Sandeep Sejwal won a rare swimming medal for India at the Asian Games on Friday, with his coach insisting that better facilities at home would have fetched him the gold.
Sejwal won the bronze in the 50m breaststroke with a timing of 28.26s, and it was only the third Asiad medal in the pool by an Indian in the last 28 years.
Khajan Singh clinched a silver in 200m butterfly at Seoul in 1986 and Virdhawal Khade bagged a bronze in the 50m butterfly event in Guangzhou four years ago.
A shot in the arm
“I hope this medal gives Indian swimming a lift,” said Sejwal’s coach Nihar Ameen. “Better facilities and technical support are needed, because without them it is hard to make a mark at the world level.
“In the whole of India there is just one swimming pool, in New Delhi, that has modern starting blocks which were introduced at the Beijing Olympics.
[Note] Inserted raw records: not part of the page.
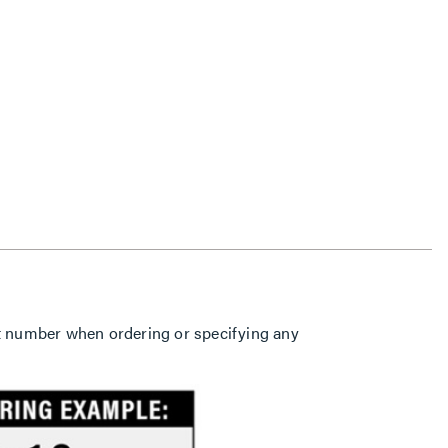
part number when ordering or specifying any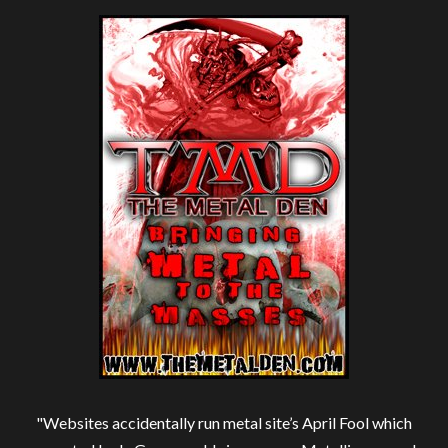
"Websites accidentally run metal site’s April Fool which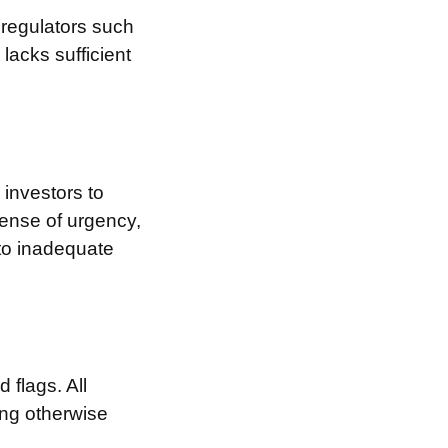
 regulators such
l
lacks sufficient
investors to
sense of urgency,
 to inadequate
 flags. All
ing otherwise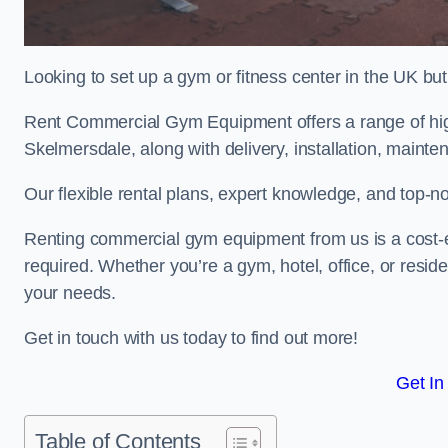
Looking to set up a gym or fitness center in the UK bu
Rent Commercial Gym Equipment offers a range of hig
Skelmersdale, along with delivery, installation, mainte
Our flexible rental plans, expert knowledge, and top-n
Renting commercial gym equipment from us is a cost-e
required. Whether you’re a gym, hotel, office, or resi
your needs.
Get in touch with us today to find out more!
Get In
Table of Contents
Surely this is not enough,” he added.
The Delhi-based Sejwal, who trains at Ameen’s academy in Bangalore, said he could have won the gold had he matched his personal best of sub-28s.
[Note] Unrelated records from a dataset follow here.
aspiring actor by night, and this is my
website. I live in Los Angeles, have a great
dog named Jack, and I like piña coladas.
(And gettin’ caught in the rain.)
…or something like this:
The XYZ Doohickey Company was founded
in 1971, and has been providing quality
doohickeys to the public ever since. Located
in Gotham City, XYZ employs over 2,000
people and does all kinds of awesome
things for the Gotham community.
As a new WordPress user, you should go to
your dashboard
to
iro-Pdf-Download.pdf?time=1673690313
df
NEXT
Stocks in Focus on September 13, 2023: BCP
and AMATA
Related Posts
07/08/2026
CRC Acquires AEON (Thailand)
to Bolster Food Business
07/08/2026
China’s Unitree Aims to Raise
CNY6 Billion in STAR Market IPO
“It was a close race, so who knows I may have finished first and heard the national anthem at the pool,” the 25-year-old said. “But, I will not give up.”
The event was won by Dmitriy Balandin of Kazakhstan in a new Games record timing of 27.78s. Japan’s Yasuhiro Koseki clinched the bronze with 27.89s.
Sejwal, who was dropped for the London Olympics, said he had finally proved his detractors wrong.
“Maybe the swimming federation had its reasons for keeping me out of the Olympics, but now I have shown I can shine on the world stage,” he said. “Of course, the Olympics in 2016 are my aim. I just need to train harder and cut out the mistakes I may be making.”